During a press conference today, Lt. Gen. Robert Cone, said base officials are not profiling for religion in this case. Specifically, The New York Times reported, Cone said, ‘What we’re looking for is people with personal problems, not at all related to their religion — not at all.” In an interview yesterday on ABC’s “This Week with George Stephanopoulos,” Gen. George W. Casey Jr., the Army’s chief of staff, said that “What happened at Ft. Hood is a tragedy, and I believe it would be a greater tragedy if diversity became a casualty here,” the Times reported.

The truth is, we don’t know, and we may never know, exactly what drove this senseless act. But in the absence of factual explanations, we all — journalists especially — are driven to speculate. When the perpetrator has, as CNN’s Wolf Blitzer and so many others put it, “an unusual name,” we are quick to seek reasons to label him or her “not like us.”

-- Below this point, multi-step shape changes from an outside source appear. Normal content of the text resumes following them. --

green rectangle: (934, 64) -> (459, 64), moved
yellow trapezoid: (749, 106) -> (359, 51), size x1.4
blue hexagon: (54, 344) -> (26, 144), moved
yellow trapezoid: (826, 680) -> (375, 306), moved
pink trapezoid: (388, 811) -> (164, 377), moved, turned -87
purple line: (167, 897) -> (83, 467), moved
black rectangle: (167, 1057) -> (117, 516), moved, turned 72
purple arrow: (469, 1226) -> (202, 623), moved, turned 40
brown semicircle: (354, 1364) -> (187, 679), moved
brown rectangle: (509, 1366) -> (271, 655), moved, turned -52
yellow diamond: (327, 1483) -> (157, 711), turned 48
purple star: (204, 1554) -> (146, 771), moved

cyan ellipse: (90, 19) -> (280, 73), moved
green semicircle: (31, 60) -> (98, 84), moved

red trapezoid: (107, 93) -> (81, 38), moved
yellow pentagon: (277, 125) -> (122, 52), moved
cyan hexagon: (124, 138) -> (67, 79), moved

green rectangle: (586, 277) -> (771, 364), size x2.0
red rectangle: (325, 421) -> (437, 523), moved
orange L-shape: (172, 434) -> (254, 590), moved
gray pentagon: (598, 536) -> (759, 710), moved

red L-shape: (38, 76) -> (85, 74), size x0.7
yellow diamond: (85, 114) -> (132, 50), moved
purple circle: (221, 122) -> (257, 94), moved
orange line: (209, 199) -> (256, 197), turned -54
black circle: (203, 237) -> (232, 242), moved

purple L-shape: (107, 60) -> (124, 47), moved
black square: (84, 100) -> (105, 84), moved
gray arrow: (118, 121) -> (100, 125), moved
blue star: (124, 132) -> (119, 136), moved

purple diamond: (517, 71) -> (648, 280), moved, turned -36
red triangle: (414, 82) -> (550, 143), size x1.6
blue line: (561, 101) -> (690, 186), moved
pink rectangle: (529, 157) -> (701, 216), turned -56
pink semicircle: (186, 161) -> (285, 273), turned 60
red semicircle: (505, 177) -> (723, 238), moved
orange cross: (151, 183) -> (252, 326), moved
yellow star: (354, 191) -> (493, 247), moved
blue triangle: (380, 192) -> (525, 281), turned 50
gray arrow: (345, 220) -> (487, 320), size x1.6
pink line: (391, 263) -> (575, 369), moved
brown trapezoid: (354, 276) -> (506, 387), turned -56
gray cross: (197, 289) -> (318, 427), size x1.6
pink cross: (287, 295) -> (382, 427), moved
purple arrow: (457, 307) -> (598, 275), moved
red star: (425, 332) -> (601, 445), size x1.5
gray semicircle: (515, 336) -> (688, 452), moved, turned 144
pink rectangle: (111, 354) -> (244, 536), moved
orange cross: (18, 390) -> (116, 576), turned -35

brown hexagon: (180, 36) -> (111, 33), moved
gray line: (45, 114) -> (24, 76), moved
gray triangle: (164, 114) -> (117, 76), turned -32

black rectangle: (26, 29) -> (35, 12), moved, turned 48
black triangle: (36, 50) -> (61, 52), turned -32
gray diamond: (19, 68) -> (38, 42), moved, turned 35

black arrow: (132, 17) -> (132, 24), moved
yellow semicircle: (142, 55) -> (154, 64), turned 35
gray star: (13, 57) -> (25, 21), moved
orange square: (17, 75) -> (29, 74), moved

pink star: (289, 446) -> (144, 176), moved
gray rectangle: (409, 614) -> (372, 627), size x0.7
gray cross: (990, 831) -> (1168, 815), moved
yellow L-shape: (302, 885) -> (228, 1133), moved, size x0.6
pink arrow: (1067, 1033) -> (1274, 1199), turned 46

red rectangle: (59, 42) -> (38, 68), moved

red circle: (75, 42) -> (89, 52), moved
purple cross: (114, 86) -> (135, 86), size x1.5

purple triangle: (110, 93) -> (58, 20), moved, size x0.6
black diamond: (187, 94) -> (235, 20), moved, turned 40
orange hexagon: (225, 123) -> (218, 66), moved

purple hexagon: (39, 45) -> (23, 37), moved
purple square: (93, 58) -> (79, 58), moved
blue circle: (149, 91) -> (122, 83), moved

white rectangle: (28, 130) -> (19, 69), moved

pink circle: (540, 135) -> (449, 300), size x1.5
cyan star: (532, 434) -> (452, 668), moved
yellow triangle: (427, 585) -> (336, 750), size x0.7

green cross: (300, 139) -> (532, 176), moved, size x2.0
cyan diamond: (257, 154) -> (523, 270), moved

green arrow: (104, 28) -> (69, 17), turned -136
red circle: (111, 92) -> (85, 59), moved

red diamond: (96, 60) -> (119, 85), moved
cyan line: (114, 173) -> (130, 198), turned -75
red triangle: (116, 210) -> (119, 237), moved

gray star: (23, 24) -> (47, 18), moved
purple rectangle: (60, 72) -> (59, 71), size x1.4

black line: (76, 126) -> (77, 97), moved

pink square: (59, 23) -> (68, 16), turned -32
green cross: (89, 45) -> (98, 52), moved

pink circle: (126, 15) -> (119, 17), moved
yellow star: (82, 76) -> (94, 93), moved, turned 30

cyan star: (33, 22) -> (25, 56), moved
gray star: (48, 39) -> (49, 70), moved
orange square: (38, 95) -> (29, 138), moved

When Seung-Hui Cho killed 32 students and faculty members at Virginia Tech in 2007, initial accounts used the Asian last-name-first configuration — Cho Seung-Hui — and described him as a “South Korean national.” News media quoted classmates telling credible-sounding stories of how Cho had trouble speaking English and had a thick Korean accent.

The 23-year-old Cho was a U.S. citizen, and had been in the United States since he was 8 years old.  Anyone who has seen his chilling video manifesto knows he spoke unaccented, fluent English. He rarely spoke, and his recorded speech was odd, because of a condition called selective mutism.

But as with the case of Nidal Hasan, it was tempting — necessary, even — for bystanders and journalists alike to characterize him as Not Like Us.

Nidal Hasan’s Muslim identity may fit into the broader context of violence in the name of Islam, said Keith Woods, dean of faculty at The Poynter Institute and an expert on diversity and coverage of race relations. “But one does not equal the other. How then, can journalists justify putting the word ‘Muslim’ ahead of all else in describing him?”

“Race and ethnicity never truly describe,” Woods said. “Connecting faith, race or ethnicity to motive without proof is reckless journalism.”